### Stored dataset items
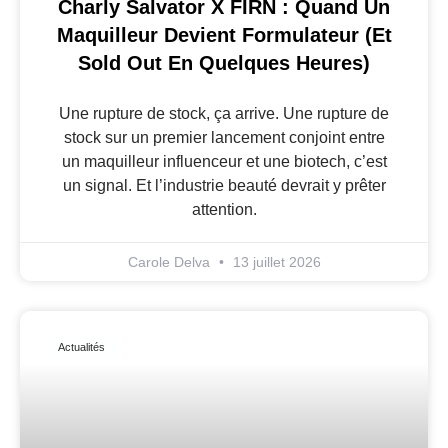
Charly Salvator X FIRN : Quand Un
Maquilleur Devient Formulateur (et
Sold Out En Quelques Heures)
Une rupture de stock, ça arrive. Une rupture de
stock sur un premier lancement conjoint entre
un maquilleur influenceur et une biotech, c’est
un signal. Et l’industrie beauté devrait y prêter
attention.
Carole Delva
13 juillet 2026
Actualités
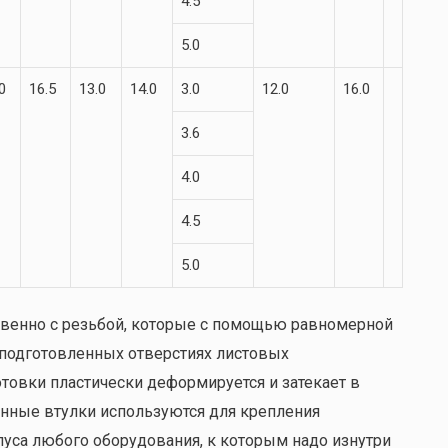
4.5
5.0
0
16.5
13.0
14.0
3.0
12.0
16.0
3.6
4.0
4.5
5.0
венно с резьбой, которые с помощью равномерной
подготовленных отверстиях листовых
отовки пластически деформируется и затекает в
нные втулки используются для крепления
пуса любого оборудования, к которым надо изнутри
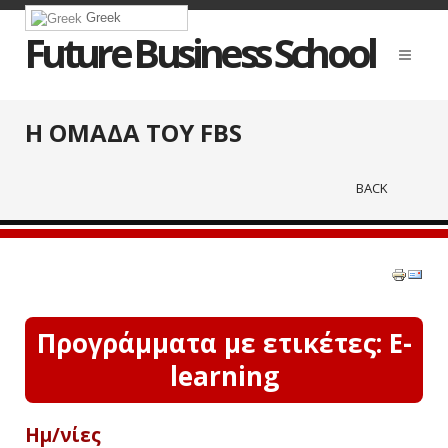
Greek
Future Business School
Η ΟΜΑΔΑ ΤΟΥ FBS
BACK
Προγράμματα με ετικέτες: E-
learning
Ημ/νίες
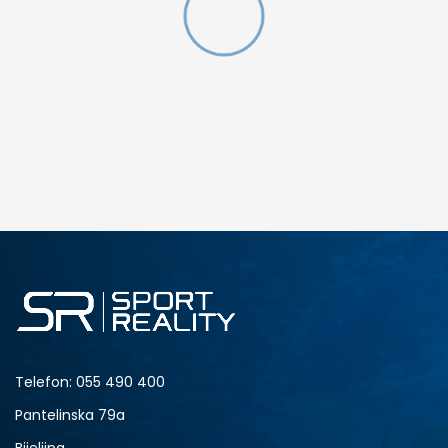
DODAJ U KORPU
9
10
13
14
Telefon:
055 490 400
Pantelinska 79a
Bijeljina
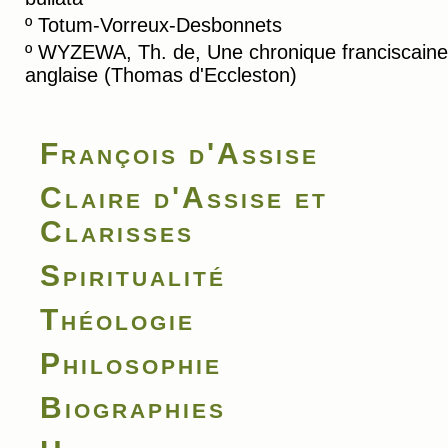
º
Totum-Vorreux-Desbonnets
º
WYZEWA, Th. de, Une chronique franciscaine
anglaise (Thomas d'Eccleston)
François d'Assise
Claire d'Assise et
Clarisses
Spiritualité
Théologie
Philosophie
Biographies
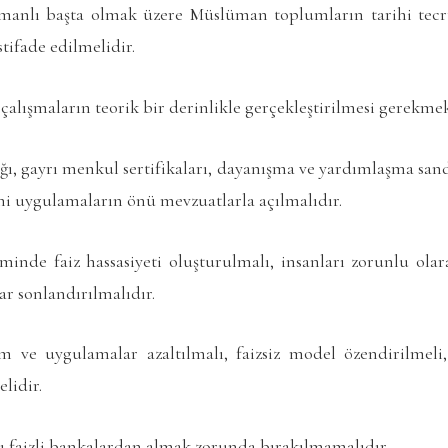
manlı başta olmak üzere Müslüman toplumların tarihi tec
tifade edilmelidir.
çalışmaların teorik bir derinlikle gerçekleştirilmesi gerekmek
ığı, gayrı menkul sertifikaları, dayanışma ve yardımlaşma sand
eni uygulamaların önü mevzuatlarla açılmalıdır.
inde faiz hassasiyeti oluşturulmalı, insanları zorunlu olara
r sonlandırılmalıdır.
am ve uygulamalar azaltılmalı, faizsiz model özendirilmeli,
elidir.
nı faizli bankalardan almak zorunda bırakılmamalıdır.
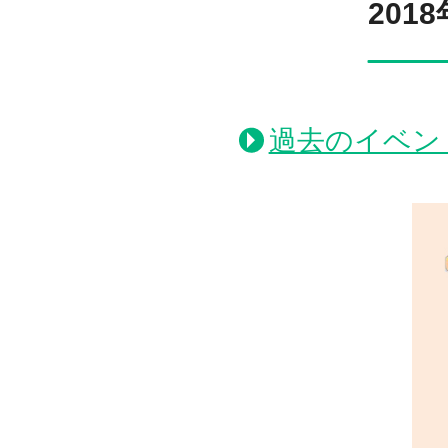
201
過去のイベン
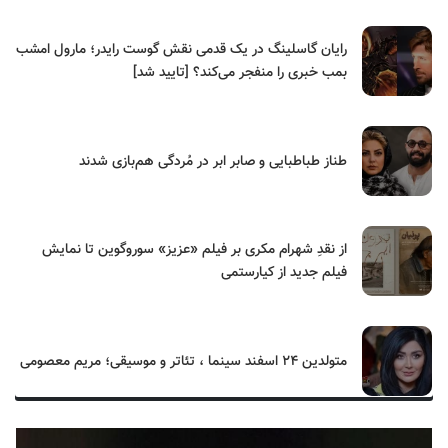
رایان گاسلینگ در یک قدمی نقش گوست رایدر؛ مارول امشب
بمب خبری را منفجر می‌کند؟ [تایید شد]
طناز طباطبایی و صابر ابر در مُردگی هم‌بازی شدند
از نقدِ شهرام مکری بر فیلم «عزیز» سوروگوین تا نمایش
فیلم جدید از کیارستمی
متولدین ۲۴ اسفند سینما ، تئاتر و موسیقی؛ مریم معصومی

### YOUR TASK
Give back exactly the lines from the one with "Pantelinska 79a" through the end of the records above, inclusive, and omit any pictures.

### ANSWER
Pantelinska 79a
Bijeljina
º
Totum-Vorreux-Desbonnets
º
WYZEWA, Th. de, Une chronique franciscaine
anglaise (Thomas d'Eccleston)
François d'Assise
Claire d'Assise et
Clarisses
Spiritualité
Théologie
Philosophie
Biographies
manlı başta olmak üzere Müslüman toplumların tarihi tec
tifade edilmelidir.
çalışmaların teorik bir derinlikle gerçekleştirilmesi gerekmek
ığı, gayrı menkul sertifikaları, dayanışma ve yardımlaşma sand
eni uygulamaların önü mevzuatlarla açılmalıdır.
inde faiz hassasiyeti oluşturulmalı, insanları zorunlu olara
r sonlandırılmalıdır.
am ve uygulamalar azaltılmalı, faizsiz model özendirilmeli,
elidir.
nı faizli bankalardan almak zorunda bırakılmamalıdır.
201
過去のイベン
رایان گاسلینگ در یک قدمی نقش گوست رایدر؛ مارول امشب
بمب خبری را منفجر می‌کند؟ [تایید شد]
طناز طباطبایی و صابر ابر در مُردگی هم‌بازی شدند
از نقدِ شهرام مکری بر فیلم «عزیز» سوروگوین تا نمایش
فیلم جدید از کیارستمی
متولدین ۲۴ اسفند سینما ، تئاتر و موسیقی؛ مریم معصومی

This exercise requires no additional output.